In my last post I talked about ETElevate mostly as a flat file rules engine and briefly mentioned that it might be a file ingestion tool as well. In this post, I want to go into more detail about the full scope of what I would like to build and include a high level list of requirements.
I'm aware that there are other ETL tools on the market such as MSSQL SSIS and Informatica. Those are great tools for a lot of projects and I encourage anyone who gets value from those tools to continue using them. In fact, I'll happily implement ETL processes in those tools for our customers.
ETElevate, at least for now, is supposed to be a fun open source project and an open development journal. I'm not trying to replace those aforementioned tools any time soon. However, like most developers who have worked a lot with a particular type of problem, I have ideas about how I think the tools and libraries to solve that problem should work. This blog series is really just about exploring those ideas and experimenting with implementing them.

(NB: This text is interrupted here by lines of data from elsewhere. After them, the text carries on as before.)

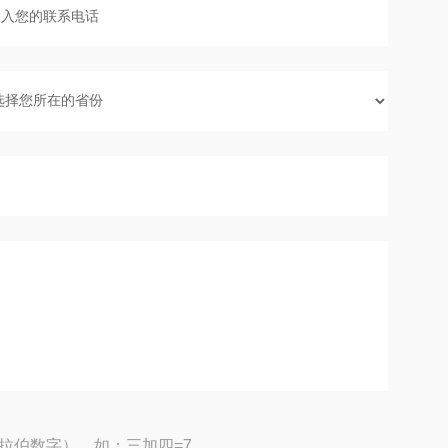
拉伯数字），如：三加四=7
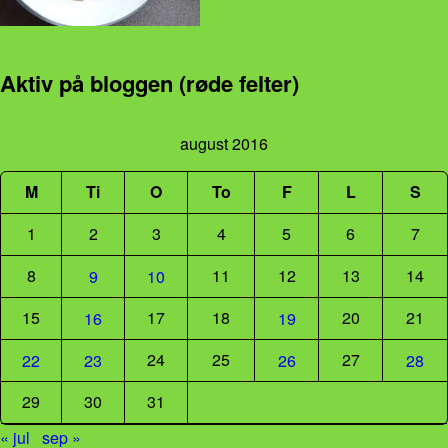
Aktiv på bloggen (røde felter)
august 2016
M
Ti
O
To
F
L
S
1
2
3
4
5
6
7
8
11
12
13
14
9
10
15
17
18
20
21
16
19
24
25
27
22
23
26
28
29
30
31
« jul
sep »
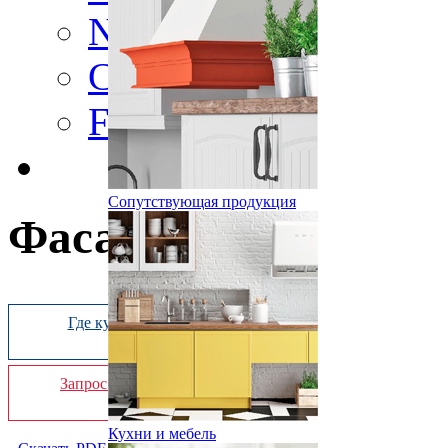
Nature
Color
Frame
Сопутствующая продукция
Фасад «»
Где купить
Запрос online
Кухни и мебель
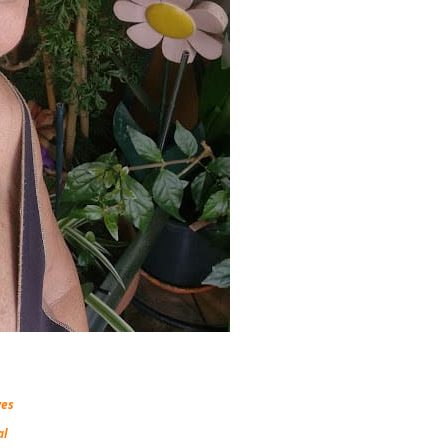
ves
al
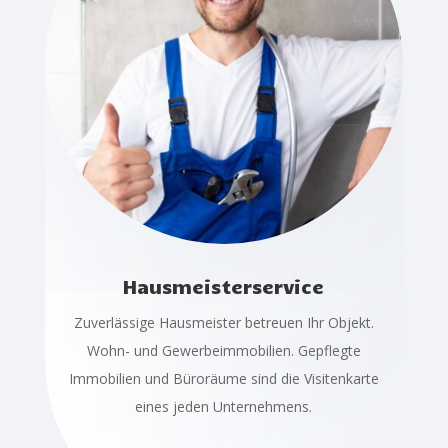
Hausmeisterservice
Zuverlässige Hausmeister betreuen Ihr Objekt.
Wohn- und Gewerbeimmobilien. Gepflegte
Immobilien und Büroräume sind die Visitenkarte
eines jeden Unternehmens.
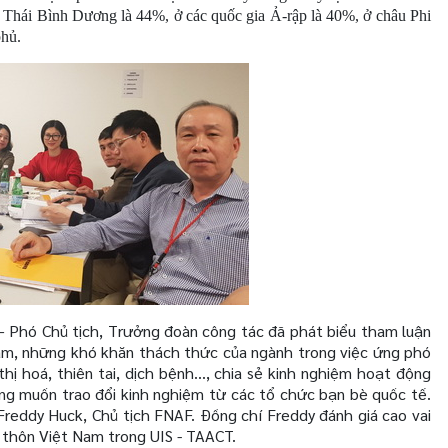
à Thái Bình Dương là 44%, ở các quốc gia Ả-rập là 40%, ở châu Phi
phủ.
 – Phó Chủ tịch, Trưởng đoàn công tác đã phát biểu tham luận
Nam, những khó khăn thách thức của ngành trong việc ứng phó
thị hoá, thiên tai, dịch bệnh..., chia sẻ kinh nghiệm hoạt động
ng muốn trao đổi kinh nghiệm từ các tổ chức bạn bè quốc tế.
reddy Huck, Chủ tịch FNAF. Đồng chí Freddy đánh giá cao vai
 thôn Việt Nam trong UIS - TAACT.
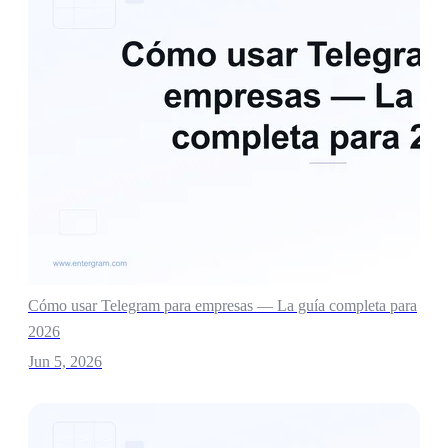
Cómo usar Telegram para empresas — La guía completa para
2026
Jun 5, 2026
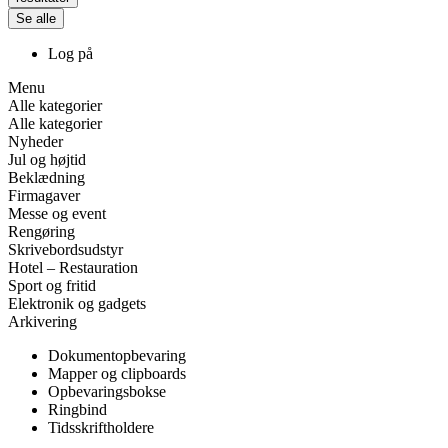
Se alle
Log på
Menu
Alle kategorier
Alle kategorier
Nyheder
Jul og højtid
Beklædning
Firmagaver
Messe og event
Rengøring
Skrivebordsudstyr
Hotel – Restauration
Sport og fritid
Elektronik og gadgets
Arkivering
Dokumentopbevaring
Mapper og clipboards
Opbevaringsbokse
Ringbind
Tidsskriftholdere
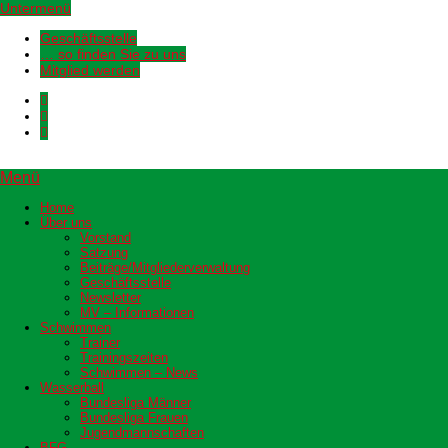
Untermenü
Geschäftsstelle
… so finden Sie zu uns
Mitglied werden
Menü
Home
Über uns
Vorstand
Satzung
Beiträge/Mitgliederverwaltung
Geschäftsstelle
Newsletter
MV – Informationen
Schwimmen
Trainer
Trainingszeiten
Schwimmen – News
Wasserball
Bundesliga Männer
Bundesliga Frauen
Jugendmannschaften
BFG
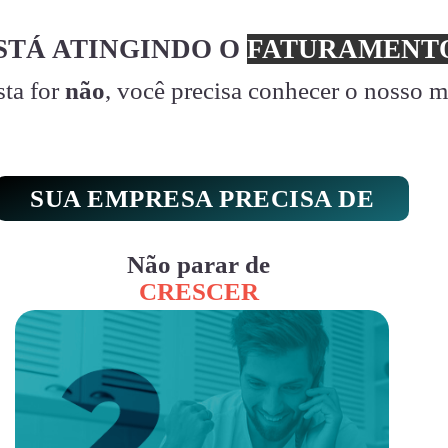
STÁ ATINGINDO O
FATURAMENTO
sta for
não
, você precisa conhecer o nosso 
SUA EMPRESA PRECISA DE
Não parar de
CRESCER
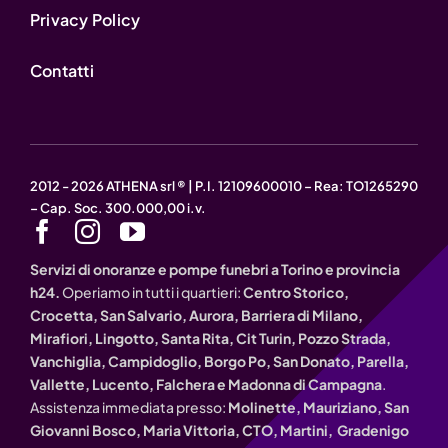
Privacy Policy
Contatti
2012 - 2026 ATHENA srl ® | P.I. 12109600010 – Rea: TO1265290
– Cap. Soc. 300.000,00 i.v.
Servizi di onoranze e pompe funebri a Torino e provincia
h24.
Operiamo in tutti i quartieri:
Centro Storico,
Crocetta, San Salvario, Aurora, Barriera di Milano,
Mirafiori, Lingotto, Santa Rita, Cit Turin, Pozzo Strada,
Vanchiglia, Campidoglio, Borgo Po, San Donato, Parella,
Vallette, Lucento, Falchera e Madonna di Campagna
.
Assistenza immediata presso:
Molinette, Mauriziano, San
Giovanni Bosco, Maria Vittoria, CTO, Martini, Gradenigo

So what is the full scope of our requirements? Here is a high level guide to all the features that I want to tackle in the current product roadmap:
Format Definition and Validation
I want to be able to specify the format and validation rules for an incoming flat file. I want to be able to specify this in code or in some external data format such as an XML or JSON file. Then, I want to be able to validate an actual file's content against those format and validation rules and produce a report of validation errors and successes.
I want ETElevate to support multiple types of file delivery. It should be able to monitor folders on a local drive, poll HTTP endpoints, or receive webhook file deliveries from SaaS systems.
Once received, ETElevate should begin processing the file and applying validation and processing logic to each record.
Work involved to manipulate a file prior to and after processing should be directly supported. Examples would be unzipping the file, decrypting it, or archiving it for later reference.
I want to configure ETElevate to send notifications of different kinds when it encounters events that are important to me. Example events would be: File received, processing complete, errors encountered, etc.
These should be configurable to notify interested parties in different ways, including emails and text messages.
Record Processing in C#
I want to write the code to process incoming records in C#. That way, I can do pretty much anything with the data and my only limits are what can be done with C#. For those common things that one would want to do with data, like call a web service, or insert into another database, we should provide some library help to make that as easy as possible. It might even be possible to make that configurable and part of a job definition.
For all the other cases that are more complex, I want to implement that code in C#.
Eventually we may want to support other languages like Python, but that's not a high priority right now.
Robust Error Handling and Interruptible Processing
ETElevate should be robust in the face of server or network failures. If a host server goes offline during a file processing job, that job should be resumable when the host comes back up. We should be able to inspect status at any stage of file processing and be able to view all system activities in real time.
Unexpected exceptions that occur during record processing should handled in a way that is configurable per job. Some jobs may want the entire process to fail, while others would like to just move to the next record.
We should be able to tune processing performance based on the type of job. If we can process records in parallel, we should do that. We should not try to load huge files into memory at once, instead we should try to process in discrete blocks that are big enough to provide good performance but small enough to conserve server resources appropriately.
ETElevate should support configurable data transformations that can be applied declaratively to incoming data as it's being processed. We should be able to define available transforms at a global or job level and then use those transforms as needed within a processing job.
In addition to near-real time processing and webhook support, we should also be able to schedule jobs to run at a certain time of day.
An job that ingests files may produce some output that must be sent to either another job or some external party. We should be able to configure delivery mechanisms such as writing a file, posting to an HTTP endpoint, or sending an email with the results of these output steps.
I think that's enough to keep us busy for a while! In the next post, we will start with Format Definition and Validation.
Thank you for reading.